Start at the top of the records and, please, print each line exactly through the line that contains "Dona Nadit chega aos 100 anos: uma vida", leaving out all pictures.

╭─ Extracted information

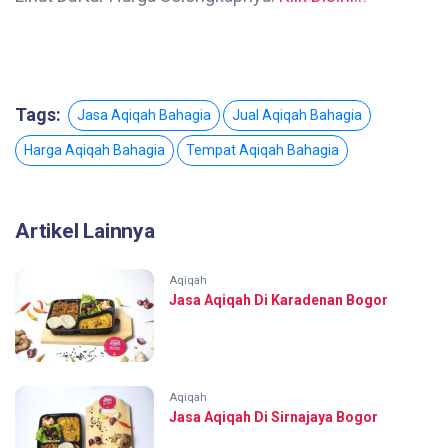
Tags:
Jasa Aqiqah Bahagia
Jual Aqiqah Bahagia
Harga Aqiqah Bahagia
Tempat Aqiqah Bahagia
Artikel Lainnya
Aqiqah
Jasa Aqiqah Di Karadenan Bogor
Aqiqah
Jasa Aqiqah Di Sirnajaya Bogor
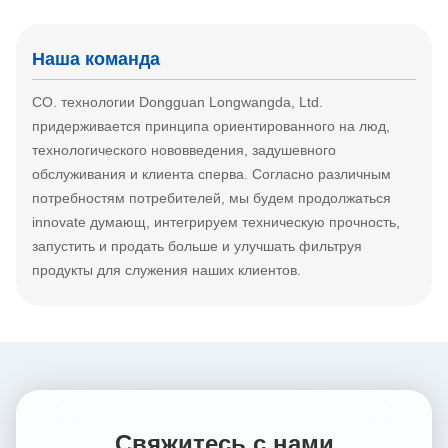
Наша команда
CO. технологии Dongguan Longwangda, Ltd.
придерживается принципа ориентированного на люд,
технологического нововведения, задушевного
обслуживания и клиента сперва. Согласно различным
потребностям потребителей, мы будем продолжаться
innovate думающ, интегрируем техническую прочность,
запустить и продать больше и улучшать фильтруя
продукты для служения наших клиентов.
Свяжитесь с нами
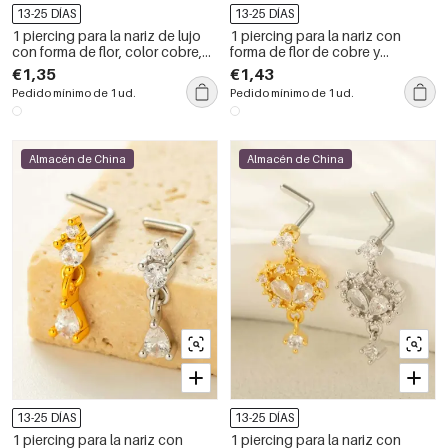
13-25 DÍAS
13-25 DÍAS
1 piercing para la nariz de lujo
1 piercing para la nariz con
con forma de flor, color cobre,
forma de flor de cobre y
dorado y circonita para mujer.
circonita color dorado para
€1,35
€1,43
mujer
Pedido mínimo de 1 ud.
Pedido mínimo de 1 ud.
Almacén de China
Almacén de China
13-25 DÍAS
13-25 DÍAS
1 piercing para la nariz con
1 piercing para la nariz con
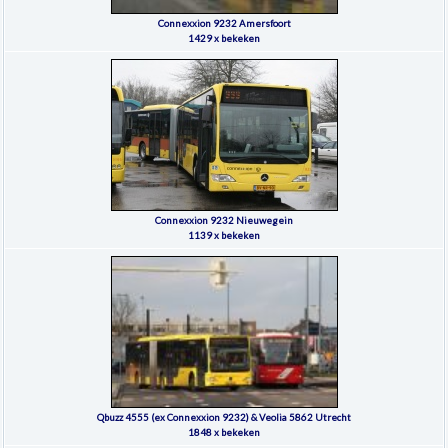
Connexxion 9232 Amersfoort
1429 x bekeken
Connexxion 9232 Nieuwegein
1139 x bekeken
Qbuzz 4555 (ex Connexxion 9232) & Veolia 5862 Utrecht
1848 x bekeken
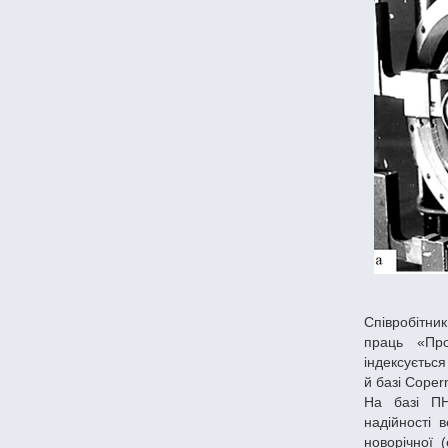
Співробітни
праць «Про
індексується
й базі Сoper
На базі ПН
надійності 
новорічної 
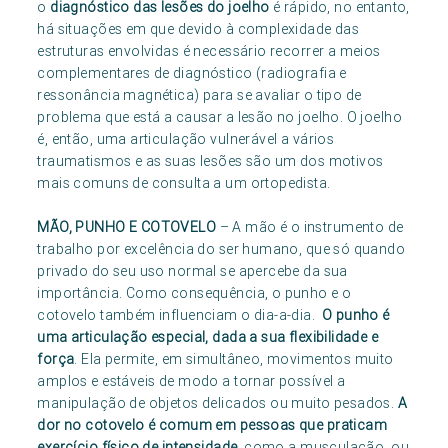
o
diagnóstico das lesões do joelho
é rápido, no entanto,
há situações em que devido à complexidade das
estruturas envolvidas é necessário recorrer a meios
complementares de diagnóstico (radiografia e
ressonância magnética) para se avaliar o tipo de
problema que está a causar a lesão no joelho. O joelho
é, então, uma articulação vulnerável a vários
traumatismos e as suas lesões são um dos motivos
mais comuns de consulta a um ortopedista.
MÃO, PUNHO E COTOVELO
– A mão é o instrumento de
trabalho por excelência do ser humano, que só quando
privado do seu uso normal se apercebe da sua
importância. Como consequência, o punho e o
cotovelo também influenciam o dia-a-dia.
O punho é
uma articulação especial, dada a sua flexibilidade e
força
. Ela permite, em simultâneo, movimentos muito
amplos e estáveis de modo a tornar possível a
manipulação de objetos delicados ou muito pesados.
A
dor no cotovelo é comum em pessoas que praticam
exercício físico de intensidade
, como a musculação, ou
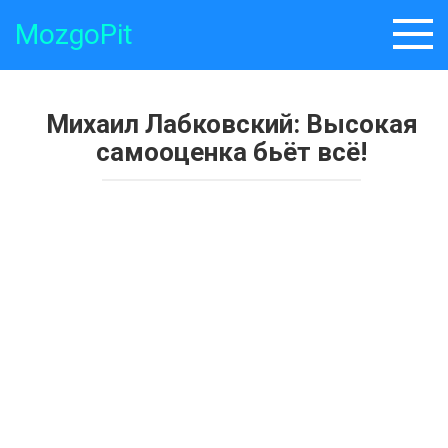
Skip
MozgoPit
to
content
Михаил Лабковский: Высокая
самооценка бьёт всё!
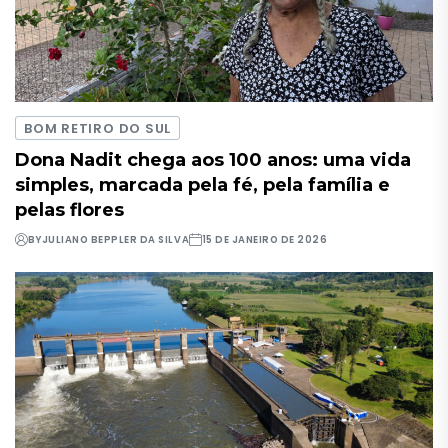
BOM RETIRO DO SUL
Dona Nadit chega aos 100 anos: uma vida
simples, marcada pela fé, pela família e
pelas flores
BY
JULIANO BEPPLER DA SILVA
15 DE JANEIRO DE 2026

╰─

Your solution:
Tags:
Jasa Aqiqah Bahagia
Jual Aqiqah Bahagia
Harga Aqiqah Bahagia
Tempat Aqiqah Bahagia
Artikel Lainnya
Aqiqah
Jasa Aqiqah Di Karadenan Bogor
Aqiqah
Jasa Aqiqah Di Sirnajaya Bogor
Наша команда
CO. технологии Dongguan Longwangda, Ltd.
придерживается принципа ориентированного на люд,
технологического нововведения, задушевного
обслуживания и клиента сперва. Согласно различным
потребностям потребителей, мы будем продолжаться
innovate думающ, интегрируем техническую прочность,
запустить и продать больше и улучшать фильтруя
продукты для служения наших клиентов.
Свяжитесь с нами
13-25 DÍAS
13-25 DÍAS
1 piercing para la nariz de lujo
1 piercing para la nariz con
con forma de flor, color cobre,
forma de flor de cobre y
dorado y circonita para mujer.
circonita color dorado para
€1,35
€1,43
mujer
Pedido mínimo de 1 ud.
Pedido mínimo de 1 ud.
Almacén de China
Almacén de China
13-25 DÍAS
13-25 DÍAS
1 piercing para la nariz con
1 piercing para la nariz con
Connexxion 9232 Amersfoort
1429 x bekeken
Connexxion 9232 Nieuwegein
1139 x bekeken
Qbuzz 4555 (ex Connexxion 9232) & Veolia 5862 Utrecht
1848 x bekeken
Співробітни
праць «Про
індексується
й базі Сoper
На базі ПН
надійності 
новорічної 
o
diagnóstico das lesões do joelho
é rápido, no entanto,
há situações em que devido à complexidade das
estruturas envolvidas é necessário recorrer a meios
complementares de diagnóstico (radiografia e
ressonância magnética) para se avaliar o tipo de
problema que está a causar a lesão no joelho. O joelho
é, então, uma articulação vulnerável a vários
traumatismos e as suas lesões são um dos motivos
mais comuns de consulta a um ortopedista.
MÃO, PUNHO E COTOVELO
– A mão é o instrumento de
trabalho por excelência do ser humano, que só quando
privado do seu uso normal se apercebe da sua
importância. Como consequência, o punho e o
cotovelo também influenciam o dia-a-dia.
O punho é
uma articulação especial, dada a sua flexibilidade e
força
. Ela permite, em simultâneo, movimentos muito
amplos e estáveis de modo a tornar possível a
manipulação de objetos delicados ou muito pesados.
A
dor no cotovelo é comum em pessoas que praticam
exercício físico de intensidade
, como a musculação, ou
Skip
MozgoPit
to
content
Михаил Лабковский: Высокая
самооценка бьёт всё!
BOM RETIRO DO SUL
Dona Nadit chega aos 100 anos: uma vida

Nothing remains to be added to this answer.